The Rusted Garden Journal

Monday, July 26, 2010

Garden Poetry: Francis Kilvert's Diary

Francis Kilvert's Diary: May 1876
Bluebells

He wrote this 3 years before his death: 1840-1879. He was only 39. I edited the prose entry and changed the format into stanzas. I hope the things he saw, stayed with him. His ability to see, inspired me. The beauty of a garden is found by simply looking with your soul. To look upon life in this manner is to be alive.

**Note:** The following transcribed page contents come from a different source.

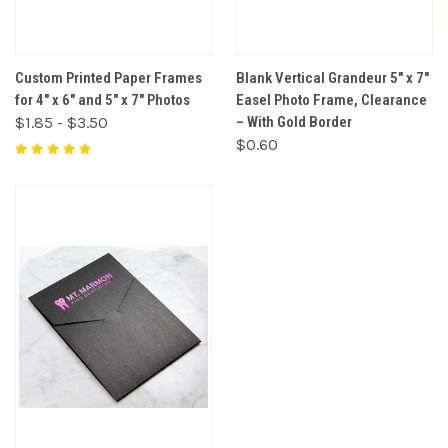
Custom Printed Paper Frames
Blank Vertical Grandeur 5" x 7"
for 4" x 6" and 5" x 7" Photos
Easel Photo Frame, Clearance
$1.85 - $3.50
– With Gold Border
$0.60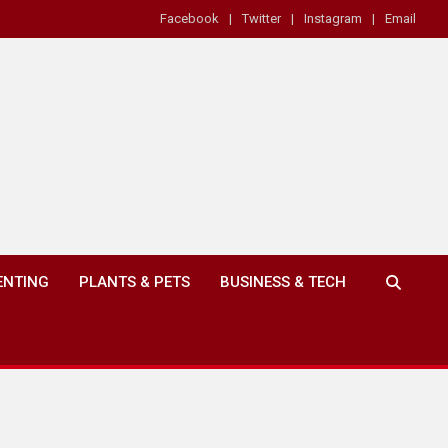
Facebook
Twitter
Instagram
Email
ENTING
PLANTS & PETS
BUSINESS & TECH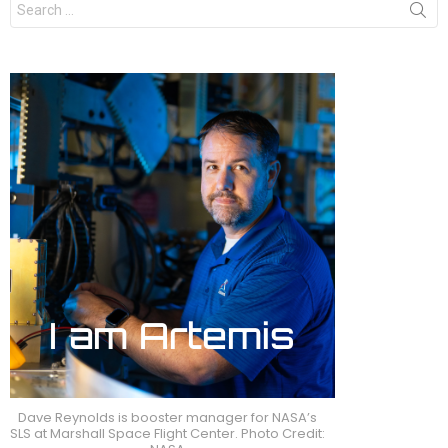
for:
Dave Reynolds is booster manager for NASA’s
SLS at Marshall Space Flight Center. Photo Credit: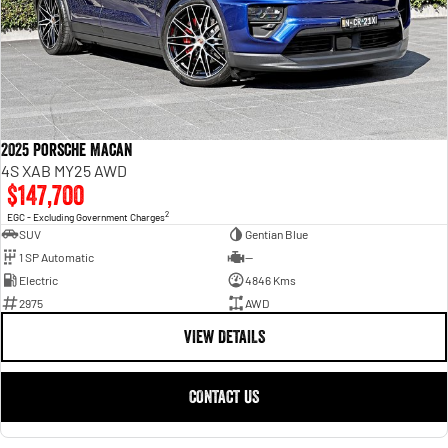
2025 Porsche Macan
4S XAB MY25 AWD
$147,700
2
EGC - Excluding Government Charges
SUV
Gentian Blue
1 SP Automatic
—
Electric
4846 Kms
2975
AWD
VIEW DETAILS
CONTACT US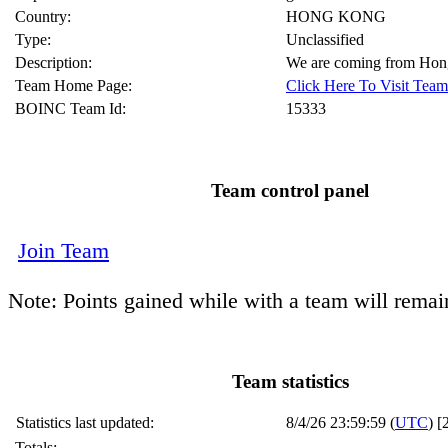
Country:
HONG KONG
Type:
Unclassified
Description:
We are coming from Ho
Team Home Page:
Click Here To Visit Te
BOINC Team Id:
15333
Team control panel
Join Team
Note: Points gained while with a team will remai
Team statistics
Statistics last updated:
8/4/26 23:59:59 (
UTC
) [
Totals: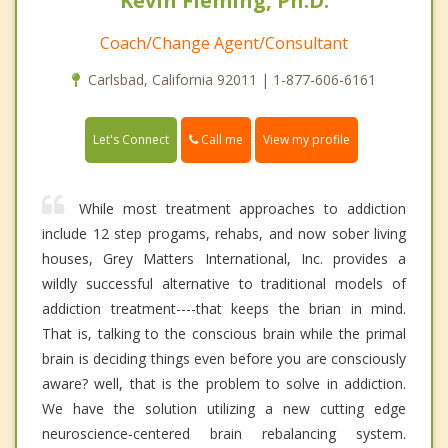
Kevin Fleming, Ph.D.
Coach/Change Agent/Consultant
Carlsbad, California 92011 | 1-877-606-6161
Call me
Let's Connect
View my profile
While most treatment approaches to addiction
include 12 step progams, rehabs, and now sober living
houses, Grey Matters International, Inc. provides a
wildly successful alternative to traditional models of
addiction treatment----that keeps the brian in mind.
That is, talking to the conscious brain while the primal
brain is deciding things even before you are consciously
aware? well, that is the problem to solve in addiction.
We have the solution utilizing a new cutting edge
neuroscience-centered brain rebalancing system.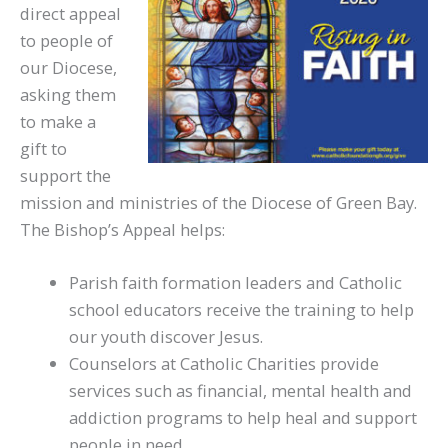
direct appeal
to people of
our Diocese,
asking them
to make a
gift to
support the
mission and ministries of the Diocese of Green Bay.
The Bishop’s Appeal helps:
Parish faith formation leaders and Catholic
school educators receive the training to help
our youth discover Jesus.
Counselors at Catholic Charities provide
services such as financial, mental health and
addiction programs to help heal and support
people in need.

Through the gate of a meadow,
I saw a cherry tree,
snowy with blossoms,
that scented the air.

Along the wild broken bank,
among the stems of the hawthorn hedge,
there grew a profusion of bluebells,
I never saw bluebells more beautiful.

They grew tall and stately,
singularly and in groups,
and sometimes in such a crowd,
that they filled the hallow places,
and deep shadows of the overarching hedge,
with a sweet  blue gloom and tender azure mist,
that floated among the young bright ferns.

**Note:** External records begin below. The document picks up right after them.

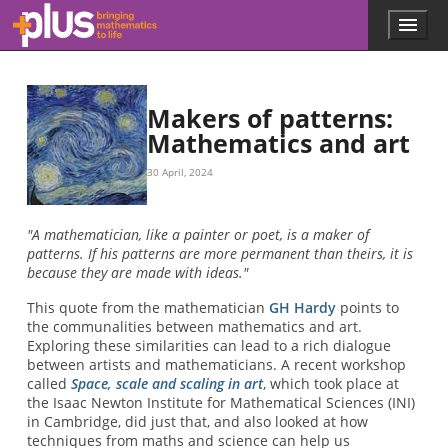
Skip to main content
Menu
p
l
u
s
.
Makers of patterns:
m
Mathematics and art
a
t
30 April, 2024
h
s
.
"A mathematician, like a painter or poet, is a maker of
o
patterns. If his patterns are more permanent than theirs, it is
r
because they are made with ideas."
g
This quote from the mathematician
GH Hardy
points to
the communalities between mathematics and art.
Exploring these similarities can lead to a rich dialogue
between artists and mathematicians. A recent workshop
called
Space, scale and scaling in art
, which took place at
the Isaac Newton Institute for Mathematical Sciences (INI)
in Cambridge, did just that, and also looked at how
techniques from maths and science can help us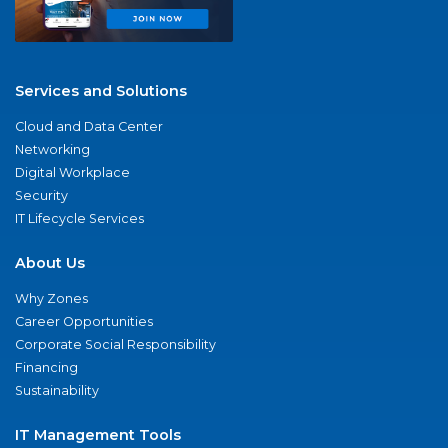
Services and Solutions
Cloud and Data Center
Networking
Digital Workplace
Security
IT Lifecycle Services
About Us
Why Zones
Career Opportunities
Corporate Social Responsibility
Financing
Sustainability
IT Management Tools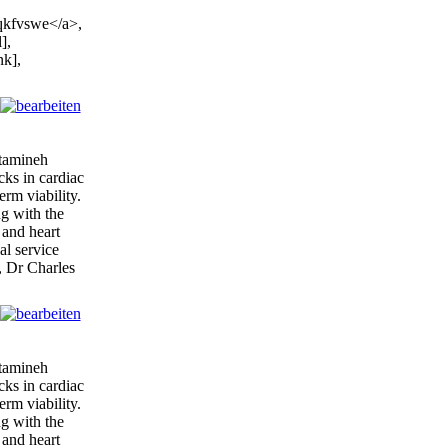
qkfvswe</a>,
],
nk],
itamineh
cks in cardiac
erm viability.
ng with the
 and heart
al service
, Dr Charles
itamineh
cks in cardiac
erm viability.
ng with the
 and heart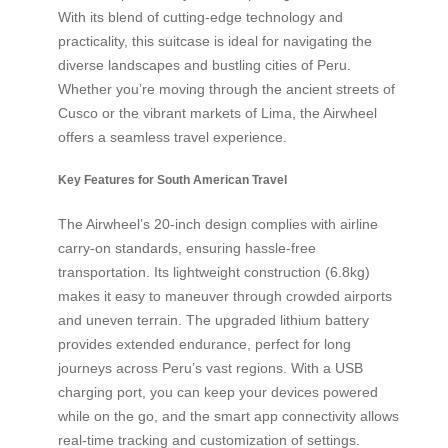
With its blend of cutting-edge technology and
practicality, this suitcase is ideal for navigating the
diverse landscapes and bustling cities of Peru.
Whether you’re moving through the ancient streets of
Cusco or the vibrant markets of Lima, the Airwheel
offers a seamless travel experience.
Key Features for South American Travel
The Airwheel’s 20-inch design complies with airline
carry-on standards, ensuring hassle-free
transportation. Its lightweight construction (6.8kg)
makes it easy to maneuver through crowded airports
and uneven terrain. The upgraded lithium battery
provides extended endurance, perfect for long
journeys across Peru’s vast regions. With a USB
charging port, you can keep your devices powered
while on the go, and the smart app connectivity allows
real-time tracking and customization of settings.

Here or there a sunbeam found its way,
through a little window in the thick leafage over head,
singling out one bluebell amongst the crowd,
tipping the rich and heavily hanging clusters of bells,

Tipping it with a brilliant gleam and blue glory,
crowning the flower a queen,
among her ladies and handmaidens,
who stood in the background of green shade.